Let’s quick zero in on DEFCon then (point’s taken on the others, and I’m sure they apply equally to any topic I can come up with)
I mean I’m sure everyone at DEFCon’ doesn’t stay at Caesar’s Palace they stay around vegas and walk to the place. That’s kinda my goal for MAG. It’s also kinda sorta what already happens at MAG. There’s like 5 hotels in walking distance of the Gaylord. In Vegas it’s probably more. This seems like a theoretical easy fix. Were my original assumption true, that the Gaylord basically has a MAG-like every weekend. It seems that it really doesn’t making me sad.
Edit: While I’m pretty sure defcon has no tabletop freeplay I’m pretty sure they have hack-y style tournaments such as CTF and live social engineering challenges. Kinda like MAG has the niddhogg tourney. I’m sure if I thought about it I could come up with some more examples. That said there’s really the 24 hour vs the day event divide that really lightens the load on the con space and city.
I suspect DEFCon and the RNC are closer to nerd cons than the average, but the median-case group that convention centers are designed to cater to are academic conferences and professional expos. As Rym said,
- Those events are 9-5 rather than 24/7, so people don’t worry about having to miss things if they stay far from the con
- They often don’t use up all of either the panel space or expo space, depending on whether they’re talk- or booth- focused, so…
- They just don’t try to jam in as many people per square foot of event space as nerd cons do. PAX / MAG attendances are limited by fire code; Most of the time your limit is “how many people actually want to come to an event for trying to sell each other blood analyzers?”
You get big, crazy shit on the weekends, but the weekdays that pay your bills look much more boring.
One example of a hobby-specific type ‘con’ that I’ve seen which does deal with massive crowds is the major fly-in airshows of Oshkosh Air Venture and Sun N Fun in Florida. They are week-long events where an entire, massive, airport turns every square foot of available space into some variation of parking, camping, exhibition, logistics, or retail.
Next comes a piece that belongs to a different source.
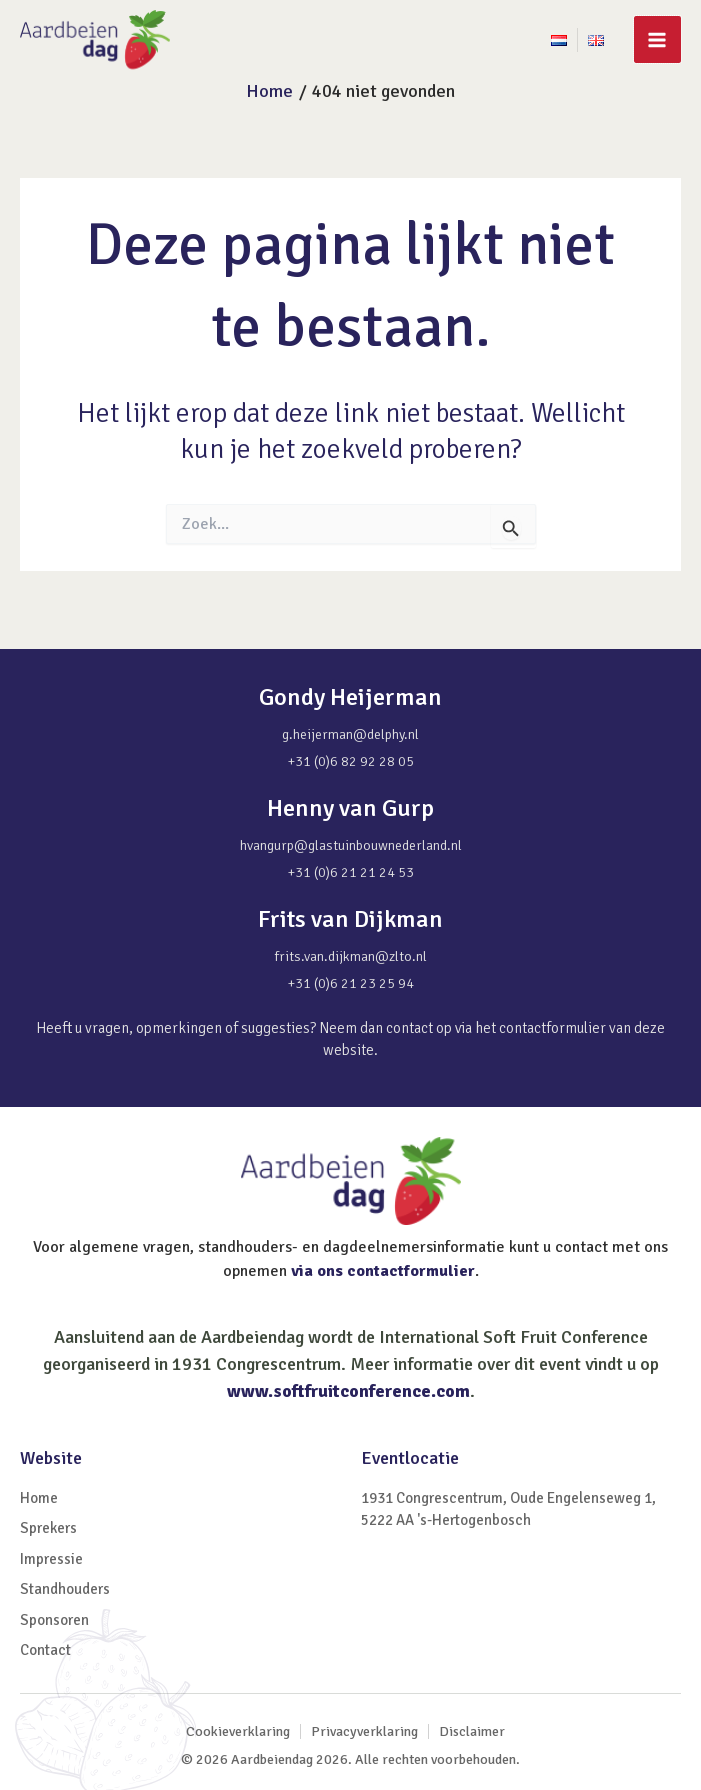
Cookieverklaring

Air Venture this year just had 590,000 unique visitors during the week. The entire city of Oshkosh turns into, more or less, AirVenture Town. All hotels are booked solid for the event probably 4-5 months before. Many families rent out their houses for the week or month (many people show up a week early and leave a week late) every year and use the proceeds to cover a few months’ bills. Those are almost all filled. Local colleges rent out the dorms, those are full. 500 acres of farmfield become a campground. That’s full. It’s a mile walk from the middle of the campground where the shuttles park down to the camping entrance to the event. It’s a huge ordeal, and everything fills up well in advance despite having a massive airfield and the only reason it is sustainable is its been going on for many decades in the same place with the same organization that has fine-tuned every aspect.
So that’s one example of a thing that’s more crazy than MAGfest and even that event basically ‘ends’ at 5pm each day other than there’s often an evening presentation at an open air theater by various significant people, and all the camping-related goings on.
Nerd cons are so unlike the professional conventions they aren’t even really the same sort of affair. PAX is even halfway to a normal con with the exhibition hall but only so much.
I do love me a normal professional con tho. Exhibiting is quite fun for me.